It seems that System Shock 3 has been indefinitely shelved as the development team is "no longer employed." The writer and director, lead programmer, design director, QA lead, senior environment artist, and more have all confirmed their exit from OtherSide within the past five months -- in total at least a dozen senior staff.

Oherside's former community manager, Sam Luangkhot, also confirmed the layoffs at the studio. According to her statement, "I know people are concerned about the state of the studio. I’d be lying if I said I wasn’t worried as well." She continued: "Having played the internal SS3 demo, I know the Austin team worked their asses off and made some stunning progress in the past couple of months. It hurts to see many of these developers out of a job on a project they worked so hard on."

Luangkhot also linked to post from an anonymous developer on RPGCodex reiterating that the team was no longer employed with the company and that it was "critically behind" in content creation. They stated:

If Starbreeze hadn’t gone into crisis I think we would’ve delivered something interesting with some fresh and innovative gameplay, but a much smaller game than what people were expecting and inevitably disappointing for a sequel to such a beloved franchise. Those high expectations drove a lot of expensive experimentation. We were a small team and knew we couldn’t compete with current immersive sims in production quality and breadth, so we had to be creative and clever and weird. And we were on our way to make something unique and possibly fun, but probably not what the audience was hungry for.

System Shock 3's first trailer was revealed during GDC 2019. Series creator Warren Spector gave a keynote presentation to reveal that the upcoming and long-awaited title would be built utilizing Unity, while also debuting the first in-engine look at the title through a new teaser trailer. The latest footage for the game, meanwhile premiered as recently as September 2019. A one minute trailer showcased some promising pre-alpha gameplay, featuring creepy environments and series big bad RODAN toward the end.

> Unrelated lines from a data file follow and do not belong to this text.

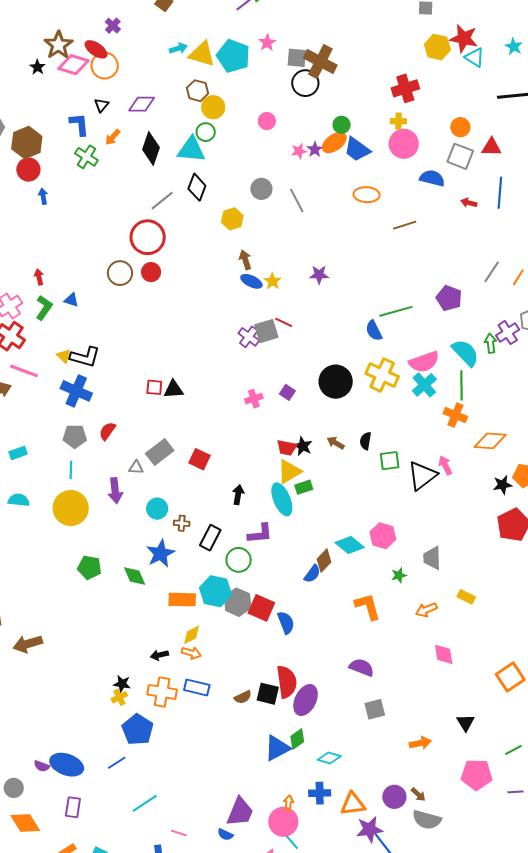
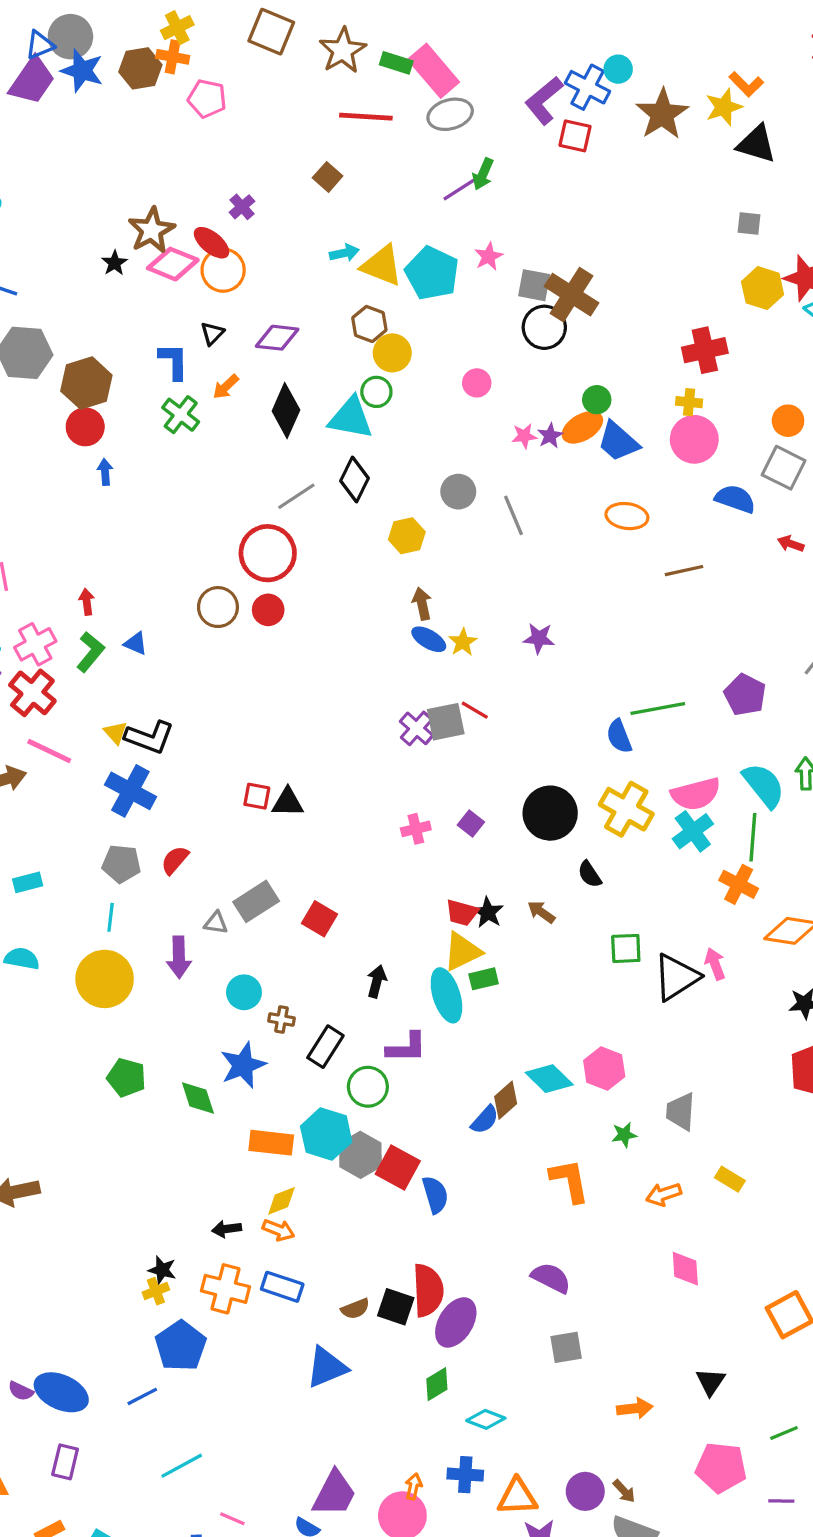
black semicircle: (366, 441) -> (590, 874), moved, turned -48
blue triangle: (277, 748) -> (327, 1367), moved

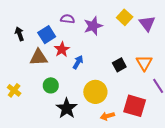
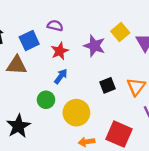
purple star: (93, 26) -> (94, 46), moved, turned 30
red star: (62, 49) -> (60, 51), moved
green circle: (51, 85) -> (46, 100), moved
black star: (67, 108) -> (18, 126), moved

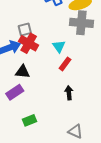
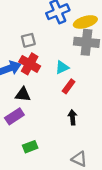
gray square: (25, 29) -> (28, 40), moved
cyan triangle: (59, 46) -> (62, 67), turned 40

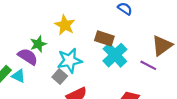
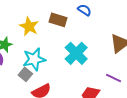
brown rectangle: (104, 38) -> (58, 20), moved
purple line: (148, 65) -> (113, 78), moved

Back in February 2019 former publisher Starbreeze sold the publishing rights for System Shock 3 back to Otherside Entertainment following a financially disappointing 2018. The publisher had attached themselves to the game as far as March 2017 and at the time Starbreeze claimed to have plans to invest $12 million into the project, with Starbreeze’s CEO even stating that the publisher was a fan of the series and "greatly looking forward to bringing System Shock 3 to players."